**RECORDS FOR THE TASK:**
_ _ _

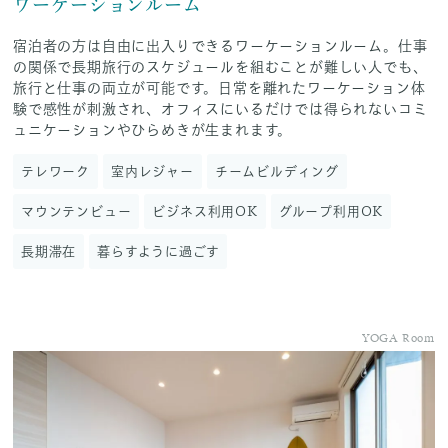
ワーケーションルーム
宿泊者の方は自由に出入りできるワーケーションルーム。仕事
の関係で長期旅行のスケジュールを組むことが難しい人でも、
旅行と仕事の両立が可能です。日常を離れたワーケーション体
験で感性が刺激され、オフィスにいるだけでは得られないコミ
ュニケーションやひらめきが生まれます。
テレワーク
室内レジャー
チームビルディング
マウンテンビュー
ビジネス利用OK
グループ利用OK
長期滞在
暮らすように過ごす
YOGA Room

_ _ _

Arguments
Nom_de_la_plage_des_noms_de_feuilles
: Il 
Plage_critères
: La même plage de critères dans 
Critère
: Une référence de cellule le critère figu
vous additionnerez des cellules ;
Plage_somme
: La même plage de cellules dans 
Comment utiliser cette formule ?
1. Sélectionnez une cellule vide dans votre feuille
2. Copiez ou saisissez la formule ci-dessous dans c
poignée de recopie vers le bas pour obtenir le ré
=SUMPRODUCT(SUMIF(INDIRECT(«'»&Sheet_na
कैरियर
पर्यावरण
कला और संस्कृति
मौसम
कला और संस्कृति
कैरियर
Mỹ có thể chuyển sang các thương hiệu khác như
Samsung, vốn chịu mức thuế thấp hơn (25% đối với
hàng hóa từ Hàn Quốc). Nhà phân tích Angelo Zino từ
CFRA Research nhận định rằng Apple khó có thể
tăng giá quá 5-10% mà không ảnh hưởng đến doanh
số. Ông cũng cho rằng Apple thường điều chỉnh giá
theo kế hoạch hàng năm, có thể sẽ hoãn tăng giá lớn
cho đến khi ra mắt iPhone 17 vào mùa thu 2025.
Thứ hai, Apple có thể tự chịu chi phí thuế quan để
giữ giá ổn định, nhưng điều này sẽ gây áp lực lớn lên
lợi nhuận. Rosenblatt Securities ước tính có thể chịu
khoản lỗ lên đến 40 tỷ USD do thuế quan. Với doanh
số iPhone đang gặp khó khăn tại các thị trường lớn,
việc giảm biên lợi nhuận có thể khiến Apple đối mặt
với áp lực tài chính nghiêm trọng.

_ _ _

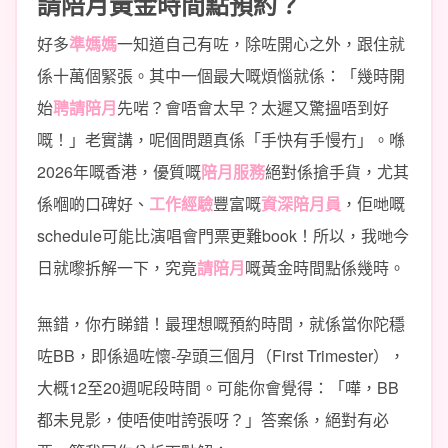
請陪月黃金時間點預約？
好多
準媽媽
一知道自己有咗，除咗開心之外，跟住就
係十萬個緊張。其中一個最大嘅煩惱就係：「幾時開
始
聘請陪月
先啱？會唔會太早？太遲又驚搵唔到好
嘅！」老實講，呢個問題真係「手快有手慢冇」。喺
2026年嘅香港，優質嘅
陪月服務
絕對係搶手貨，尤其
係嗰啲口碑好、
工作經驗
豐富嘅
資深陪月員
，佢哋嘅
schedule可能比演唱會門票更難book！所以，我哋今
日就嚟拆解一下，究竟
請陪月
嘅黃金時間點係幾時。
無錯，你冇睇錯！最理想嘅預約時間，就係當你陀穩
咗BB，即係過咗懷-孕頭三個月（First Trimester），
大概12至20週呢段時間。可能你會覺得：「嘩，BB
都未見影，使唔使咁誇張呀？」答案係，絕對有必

_ _ _

**WHAT IS REQUIRED:** The answer must be a single number: the count of lines in the data that include the word "dans".

**RESULT FOR THIS TASK:** 4